ROCK'N'ROLL, de Guillaume Canet


Je n'aime pas Guillaume Canet. Je suis d'abord un peu jaloux qu'il soit le compagnon de Marion Cotillard. Mais surtout, blague à part, je ne comprends pas sa bonne côte dans le cinéma français actuel alors qu'il est un acteur dénué de charisme, au talent minimal, et un réalisateur surestimé.

Mais il a "la carte" (dixit la formule de Jean-Pierre Marielle pour désigner celui qui a les faveurs de la profession, quels que soient ses succès ou ses qualités). Alors quand Canet clame qu'il part en live dans son dernier film, pour casser son image trop lisse et aussi pour critiquer notre société obsédée par l'image que les célébrités renvoient, je suis curieux et je décide de regarder ce que vaut son dernier film : Rock'n'Roll. Mais le contenu tient-il la promesse de son titre ? 

 Marion Cotillard et Guillaume Canet

Guillaume Canet a 43 ans et tout pour lui : il collectionne les succès au box office, partage la vie de la comédienne française la plus connue dans le monde, et tourne dans le premier film de son meilleur ami, Philippe Lefebvre.

Camille Rowe et Guillaume Canet

Pourtant, lors d'une interview, une innocente remarque de la journaliste relayée par sa partenaire à l'écran, Camille Rowe, le plonge dans un doute abyssal : il est considéré comme un acteur vieillissant, à l'image trop sage, éclipsé par la notoriété de sa femme. 
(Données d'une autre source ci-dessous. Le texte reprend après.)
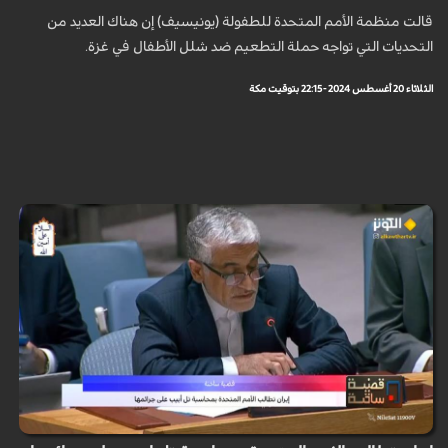
قالت منظمة الأمم المتحدة للطفولة (يونيسيف) إن هناك العديد من
التحديات التي تواجه حملة التطعيم ضد شلل الأطفال في غزة.
الثلاثاء 20 أغسطس 2024 - 22:15 بتوقيت مكة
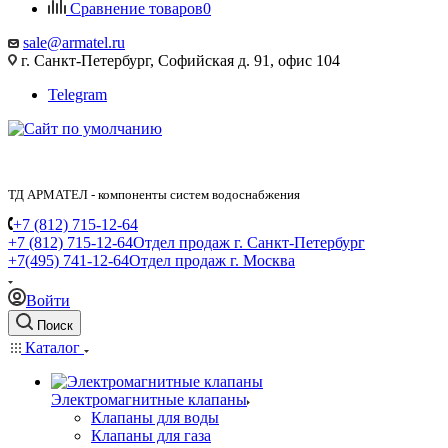
Сравнение товаров
0
sale@armatel.ru
г. Санкт-Петербург, Софийская д. 91, офис 104
Telegram
ТД АРМАТЕЛ - компоненты систем водоснабжения
+7 (812) 715-12-64
+7 (812) 715-12-64
Отдел продаж г. Санкт-Петербург
+7(495) 741-12-64
Отдел продаж г. Москва
Войти
Поиск
Каталог
Электромагнитные клапаны
Клапаны для воды
Клапаны для газа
Alain Attal et Philippe Lefebvre

Tout ça le tourmente beaucoup et rapidement au point qu'il rend le tournage infernal, se met à sortir et à abuser de l'alcool et de la drogue, à négliger sa petite famille... Pour prouver à qui en doute qu'il est encore "rock'n'roll", jeune, dynamique, capable d'étonner n'importe qui.

Une simple crise de la quarantaine ?

Son entourage personnel et professionnel fait d'abord le dos rond et pense qu'il ne s'agit que d'une crise passagère, mais Canet déconne de plus en plus jusqu'à l'irréparable - et malgré les conseils avisés du rockeur en chef, Johnny Hallyday...

Guillaume Canet et Johnny Hallyday

Bientôt il se laisse entraîner dans une spirale délirante par un pseudo-chirurgien esthétique et un coach sportif. Mais si son image change radicalement, sa réputation est dévastée, sa vie conjugale balayée... Convaincu de la justesse de ses choix malgré l'opprobre générale, Guillaume Canet prend un aller simple pour le grand n'importe quoi - au point d'y entraîner celle qui l'aime encore ?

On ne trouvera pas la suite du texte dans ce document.